Transcribed page contents:
- Opening Delimiter -

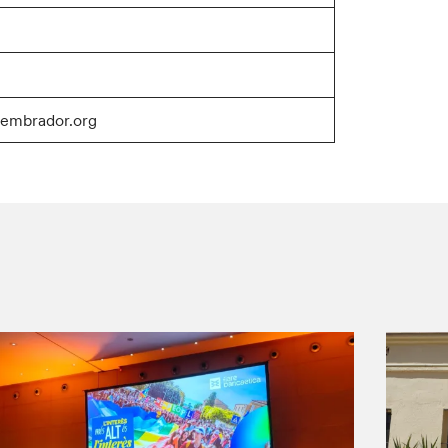
embrador.org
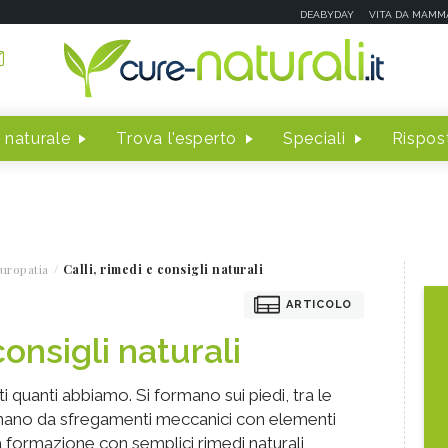
DEABYDAY
VITA DA MAMM
 naturale
Trova l'esperto
Speciali
Rispost
uropatia
Calli, rimedi e consigli naturali
ARTICOLO
consigli naturali
ti quanti abbiamo. Si formano sui piedi, tra le
iginano da sfregamenti meccanici con elementi
 formazione con semplici rimedi naturali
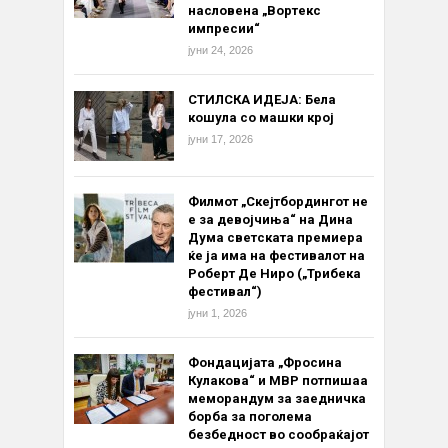
насловена „Вортекс
импресии“
јуни 24, 2026
СТИЛСКА ИДЕЈА: Бела
кошула со машки крој
јуни 17, 2026
Филмот „Скејтбордингот не
е за девојчиња“ на Дина
Дума светската премиера
ќе ја има на фестивалот на
Роберт Де Ниро („Трибека
фестивал“)
јуни 1, 2026
Фондацијата „Фросина
Кулакова“ и МВР потпишаа
меморандум за заедничка
борба за поголема
безбедност во сообраќајот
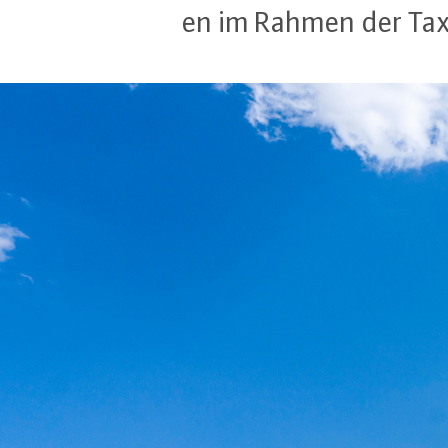
en im Rahmen der Ta­xo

- Closing Delimiter -

## WHAT IS EXPECTED
Please reproduce the records above exactly, leaving out every picture.

## EXPECTED ANSWER
embrador.org
DEABYDAY
VITA DA MAMM
 naturale
Trova l'esperto
Speciali
Rispost
uropatia
Calli, rimedi e consigli naturali
ARTICOLO
consigli naturali
ti quanti abbiamo. Si formano sui piedi, tra le
iginano da sfregamenti meccanici con elementi
 formazione con semplici rimedi naturali
насловена „Вортекс
импресии“
јуни 24, 2026
СТИЛСКА ИДЕЈА: Бела
кошула со машки крој
јуни 17, 2026
Филмот „Скејтбордингот не
е за девојчиња“ на Дина
Дума светската премиера
ќе ја има на фестивалот на
Роберт Де Ниро („Трибека
фестивал“)
јуни 1, 2026
Фондацијата „Фросина
Кулакова“ и МВР потпишаа
меморандум за заедничка
борба за поголема
безбедност во сообраќајот
en im Rahmen der Ta­xo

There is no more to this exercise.